Task objective - Exactly as they stand, write out all of the entries again.

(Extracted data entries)
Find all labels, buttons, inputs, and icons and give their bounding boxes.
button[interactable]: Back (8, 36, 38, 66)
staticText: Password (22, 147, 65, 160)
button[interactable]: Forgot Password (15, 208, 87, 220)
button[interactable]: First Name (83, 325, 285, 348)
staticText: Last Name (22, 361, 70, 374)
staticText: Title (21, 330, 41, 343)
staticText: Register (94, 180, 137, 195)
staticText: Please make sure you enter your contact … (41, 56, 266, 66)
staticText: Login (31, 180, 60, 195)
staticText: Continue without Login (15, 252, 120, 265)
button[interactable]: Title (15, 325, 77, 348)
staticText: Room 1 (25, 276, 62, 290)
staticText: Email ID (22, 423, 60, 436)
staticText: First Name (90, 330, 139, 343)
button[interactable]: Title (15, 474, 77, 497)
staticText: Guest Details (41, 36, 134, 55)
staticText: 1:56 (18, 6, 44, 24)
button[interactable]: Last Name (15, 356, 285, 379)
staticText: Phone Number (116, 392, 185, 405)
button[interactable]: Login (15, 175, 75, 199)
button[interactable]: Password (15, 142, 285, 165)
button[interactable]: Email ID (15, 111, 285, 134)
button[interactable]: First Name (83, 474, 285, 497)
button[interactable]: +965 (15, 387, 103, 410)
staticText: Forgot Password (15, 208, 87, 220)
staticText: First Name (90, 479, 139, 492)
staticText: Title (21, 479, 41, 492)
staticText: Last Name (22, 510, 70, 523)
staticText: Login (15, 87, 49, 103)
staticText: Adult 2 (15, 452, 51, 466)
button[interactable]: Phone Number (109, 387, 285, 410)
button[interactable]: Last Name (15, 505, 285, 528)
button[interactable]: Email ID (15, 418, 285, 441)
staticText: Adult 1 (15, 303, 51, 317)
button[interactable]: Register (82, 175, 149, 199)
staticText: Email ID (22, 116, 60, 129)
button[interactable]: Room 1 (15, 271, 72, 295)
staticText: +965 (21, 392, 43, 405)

Finished exercise -
Find all labels, buttons, inputs, and icons and give their bounding boxes.
button[interactable]: Back (8, 36, 38, 66)
staticText: Password (22, 147, 65, 160)
button[interactable]: Forgot Password (15, 208, 87, 220)
button[interactable]: First Name (83, 325, 285, 348)
staticText: Last Name (22, 361, 70, 374)
staticText: Title (21, 330, 41, 343)
staticText: Register (94, 180, 137, 195)
staticText: Please make sure you enter your contact … (41, 56, 266, 66)
staticText: Login (31, 180, 60, 195)
staticText: Continue without Login (15, 252, 120, 265)
button[interactable]: Title (15, 325, 77, 348)
staticText: Room 1 (25, 276, 62, 290)
staticText: Email ID (22, 423, 60, 436)
staticText: First Name (90, 330, 139, 343)
button[interactable]: Title (15, 474, 77, 497)
staticText: Guest Details (41, 36, 134, 55)
staticText: 1:56 (18, 6, 44, 24)
button[interactable]: Last Name (15, 356, 285, 379)
staticText: Phone Number (116, 392, 185, 405)
button[interactable]: Login (15, 175, 75, 199)
button[interactable]: Password (15, 142, 285, 165)
button[interactable]: Email ID (15, 111, 285, 134)
button[interactable]: First Name (83, 474, 285, 497)
button[interactable]: +965 (15, 387, 103, 410)
staticText: Forgot Password (15, 208, 87, 220)
staticText: First Name (90, 479, 139, 492)
staticText: Title (21, 479, 41, 492)
staticText: Last Name (22, 510, 70, 523)
staticText: Login (15, 87, 49, 103)
staticText: Adult 2 (15, 452, 51, 466)
button[interactable]: Phone Number (109, 387, 285, 410)
button[interactable]: Last Name (15, 505, 285, 528)
button[interactable]: Email ID (15, 418, 285, 441)
staticText: Adult 1 (15, 303, 51, 317)
button[interactable]: Register (82, 175, 149, 199)
staticText: Email ID (22, 116, 60, 129)
button[interactable]: Room 1 (15, 271, 72, 295)
staticText: +965 (21, 392, 43, 405)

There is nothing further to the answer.